DATA FOR THE TASK below:

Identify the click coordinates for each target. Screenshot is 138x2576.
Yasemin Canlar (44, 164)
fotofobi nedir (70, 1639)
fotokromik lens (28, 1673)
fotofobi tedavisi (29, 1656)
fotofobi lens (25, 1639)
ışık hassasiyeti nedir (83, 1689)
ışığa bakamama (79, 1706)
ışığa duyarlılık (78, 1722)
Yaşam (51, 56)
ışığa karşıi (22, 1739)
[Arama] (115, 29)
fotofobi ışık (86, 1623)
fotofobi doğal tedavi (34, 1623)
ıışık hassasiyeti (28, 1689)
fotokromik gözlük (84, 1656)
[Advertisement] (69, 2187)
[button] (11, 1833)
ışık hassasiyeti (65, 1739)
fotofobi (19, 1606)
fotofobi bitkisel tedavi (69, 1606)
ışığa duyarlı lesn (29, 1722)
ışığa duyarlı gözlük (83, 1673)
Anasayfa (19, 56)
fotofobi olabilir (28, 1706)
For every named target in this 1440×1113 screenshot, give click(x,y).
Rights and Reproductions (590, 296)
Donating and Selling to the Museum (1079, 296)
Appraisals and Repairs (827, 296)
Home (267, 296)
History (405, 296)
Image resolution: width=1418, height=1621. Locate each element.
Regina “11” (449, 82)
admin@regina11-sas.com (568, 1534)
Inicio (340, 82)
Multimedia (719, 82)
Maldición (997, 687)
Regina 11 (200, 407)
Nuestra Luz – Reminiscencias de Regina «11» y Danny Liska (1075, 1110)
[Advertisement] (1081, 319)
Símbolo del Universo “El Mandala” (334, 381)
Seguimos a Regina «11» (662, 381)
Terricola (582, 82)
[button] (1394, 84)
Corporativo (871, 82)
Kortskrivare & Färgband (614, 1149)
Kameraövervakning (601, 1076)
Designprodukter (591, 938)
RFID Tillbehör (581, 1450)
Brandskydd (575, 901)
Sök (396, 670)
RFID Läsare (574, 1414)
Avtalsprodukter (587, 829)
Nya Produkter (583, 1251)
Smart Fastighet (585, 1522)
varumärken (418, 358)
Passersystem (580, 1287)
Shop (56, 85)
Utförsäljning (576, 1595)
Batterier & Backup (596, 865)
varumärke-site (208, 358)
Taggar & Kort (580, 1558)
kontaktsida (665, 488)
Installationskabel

End of DATA FOR THE TASK.

— WHAT THIS TASK INVOLVES —
Copy all of the material word for word.

— RESPONSE TO THE EXERCISE —
Identify the click coordinates for each target. Screenshot is 138x2576.
Yasemin Canlar (44, 164)
fotofobi nedir (70, 1639)
fotokromik lens (28, 1673)
fotofobi tedavisi (29, 1656)
fotofobi lens (25, 1639)
ışık hassasiyeti nedir (83, 1689)
ışığa bakamama (79, 1706)
ışığa duyarlılık (78, 1722)
Yaşam (51, 56)
ışığa karşıi (22, 1739)
[Arama] (115, 29)
fotofobi ışık (86, 1623)
fotofobi doğal tedavi (34, 1623)
ıışık hassasiyeti (28, 1689)
fotokromik gözlük (84, 1656)
[Advertisement] (69, 2187)
[button] (11, 1833)
ışık hassasiyeti (65, 1739)
fotofobi (19, 1606)
fotofobi bitkisel tedavi (69, 1606)
ışığa duyarlı lesn (29, 1722)
ışığa duyarlı gözlük (83, 1673)
Anasayfa (19, 56)
fotofobi olabilir (28, 1706)
For every named target in this 1440×1113 screenshot, give click(x,y).
Rights and Reproductions (590, 296)
Donating and Selling to the Museum (1079, 296)
Appraisals and Repairs (827, 296)
Home (267, 296)
History (405, 296)
Image resolution: width=1418, height=1621. Locate each element.
Regina “11” (449, 82)
admin@regina11-sas.com (568, 1534)
Inicio (340, 82)
Multimedia (719, 82)
Maldición (997, 687)
Regina 11 (200, 407)
Nuestra Luz – Reminiscencias de Regina «11» y Danny Liska (1075, 1110)
[Advertisement] (1081, 319)
Símbolo del Universo “El Mandala” (334, 381)
Seguimos a Regina «11» (662, 381)
Terricola (582, 82)
[button] (1394, 84)
Corporativo (871, 82)
Kortskrivare & Färgband (614, 1149)
Kameraövervakning (601, 1076)
Designprodukter (591, 938)
RFID Tillbehör (581, 1450)
Brandskydd (575, 901)
Sök (396, 670)
RFID Läsare (574, 1414)
Avtalsprodukter (587, 829)
Nya Produkter (583, 1251)
Smart Fastighet (585, 1522)
varumärken (418, 358)
Passersystem (580, 1287)
Shop (56, 85)
Utförsäljning (576, 1595)
Batterier & Backup (596, 865)
varumärke-site (208, 358)
Taggar & Kort (580, 1558)
kontaktsida (665, 488)
Installationskabel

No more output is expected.